*** Block opens ***

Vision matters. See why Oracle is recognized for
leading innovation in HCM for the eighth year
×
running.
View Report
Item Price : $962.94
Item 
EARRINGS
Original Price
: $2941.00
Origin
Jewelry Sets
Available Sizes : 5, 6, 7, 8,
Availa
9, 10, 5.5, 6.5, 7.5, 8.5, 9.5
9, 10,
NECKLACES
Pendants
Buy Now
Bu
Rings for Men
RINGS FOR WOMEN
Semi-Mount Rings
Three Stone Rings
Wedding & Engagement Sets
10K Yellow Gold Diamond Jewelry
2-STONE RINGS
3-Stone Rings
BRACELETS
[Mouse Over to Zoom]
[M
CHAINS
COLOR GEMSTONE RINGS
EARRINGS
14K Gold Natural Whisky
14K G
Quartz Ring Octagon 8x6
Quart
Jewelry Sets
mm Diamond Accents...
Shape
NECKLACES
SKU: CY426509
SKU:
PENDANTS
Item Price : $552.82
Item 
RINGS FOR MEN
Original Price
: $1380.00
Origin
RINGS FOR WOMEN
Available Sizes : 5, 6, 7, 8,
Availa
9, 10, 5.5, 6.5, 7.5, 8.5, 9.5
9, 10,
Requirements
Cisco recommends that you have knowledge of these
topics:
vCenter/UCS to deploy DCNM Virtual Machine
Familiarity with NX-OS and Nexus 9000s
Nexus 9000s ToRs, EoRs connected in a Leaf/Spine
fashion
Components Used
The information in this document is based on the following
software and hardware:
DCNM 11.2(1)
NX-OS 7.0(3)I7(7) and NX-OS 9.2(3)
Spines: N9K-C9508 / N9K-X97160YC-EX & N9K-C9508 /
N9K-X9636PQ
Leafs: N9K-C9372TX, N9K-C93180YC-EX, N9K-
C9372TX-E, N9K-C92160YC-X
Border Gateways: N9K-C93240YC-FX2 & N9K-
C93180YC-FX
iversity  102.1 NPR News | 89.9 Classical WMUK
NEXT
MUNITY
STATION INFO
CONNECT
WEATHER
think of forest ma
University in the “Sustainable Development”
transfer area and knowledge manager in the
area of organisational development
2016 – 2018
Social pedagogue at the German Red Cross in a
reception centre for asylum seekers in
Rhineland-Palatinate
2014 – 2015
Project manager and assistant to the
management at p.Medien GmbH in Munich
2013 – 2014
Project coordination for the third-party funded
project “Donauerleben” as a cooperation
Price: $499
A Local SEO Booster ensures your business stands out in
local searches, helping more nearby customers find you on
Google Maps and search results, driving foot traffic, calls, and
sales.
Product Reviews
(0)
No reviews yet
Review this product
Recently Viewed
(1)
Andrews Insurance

*** Block closes ***

(EXERCISE DETAILS) Every line above is to be duplicated exactly as shown.

(ANSWER TO THIS PROBLEM)
Vision matters. See why Oracle is recognized for
leading innovation in HCM for the eighth year
×
running.
View Report
Item Price : $962.94
Item 
EARRINGS
Original Price
: $2941.00
Origin
Jewelry Sets
Available Sizes : 5, 6, 7, 8,
Availa
9, 10, 5.5, 6.5, 7.5, 8.5, 9.5
9, 10,
NECKLACES
Pendants
Buy Now
Bu
Rings for Men
RINGS FOR WOMEN
Semi-Mount Rings
Three Stone Rings
Wedding & Engagement Sets
10K Yellow Gold Diamond Jewelry
2-STONE RINGS
3-Stone Rings
BRACELETS
[Mouse Over to Zoom]
[M
CHAINS
COLOR GEMSTONE RINGS
EARRINGS
14K Gold Natural Whisky
14K G
Quartz Ring Octagon 8x6
Quart
Jewelry Sets
mm Diamond Accents...
Shape
NECKLACES
SKU: CY426509
SKU:
PENDANTS
Item Price : $552.82
Item 
RINGS FOR MEN
Original Price
: $1380.00
Origin
RINGS FOR WOMEN
Available Sizes : 5, 6, 7, 8,
Availa
9, 10, 5.5, 6.5, 7.5, 8.5, 9.5
9, 10,
Requirements
Cisco recommends that you have knowledge of these
topics:
vCenter/UCS to deploy DCNM Virtual Machine
Familiarity with NX-OS and Nexus 9000s
Nexus 9000s ToRs, EoRs connected in a Leaf/Spine
fashion
Components Used
The information in this document is based on the following
software and hardware:
DCNM 11.2(1)
NX-OS 7.0(3)I7(7) and NX-OS 9.2(3)
Spines: N9K-C9508 / N9K-X97160YC-EX & N9K-C9508 /
N9K-X9636PQ
Leafs: N9K-C9372TX, N9K-C93180YC-EX, N9K-
C9372TX-E, N9K-C92160YC-X
Border Gateways: N9K-C93240YC-FX2 & N9K-
C93180YC-FX
iversity  102.1 NPR News | 89.9 Classical WMUK
NEXT
MUNITY
STATION INFO
CONNECT
WEATHER
think of forest ma
University in the “Sustainable Development”
transfer area and knowledge manager in the
area of organisational development
2016 – 2018
Social pedagogue at the German Red Cross in a
reception centre for asylum seekers in
Rhineland-Palatinate
2014 – 2015
Project manager and assistant to the
management at p.Medien GmbH in Munich
2013 – 2014
Project coordination for the third-party funded
project “Donauerleben” as a cooperation
Price: $499
A Local SEO Booster ensures your business stands out in
local searches, helping more nearby customers find you on
Google Maps and search results, driving foot traffic, calls, and
sales.
Product Reviews
(0)
No reviews yet
Review this product
Recently Viewed
(1)
Andrews Insurance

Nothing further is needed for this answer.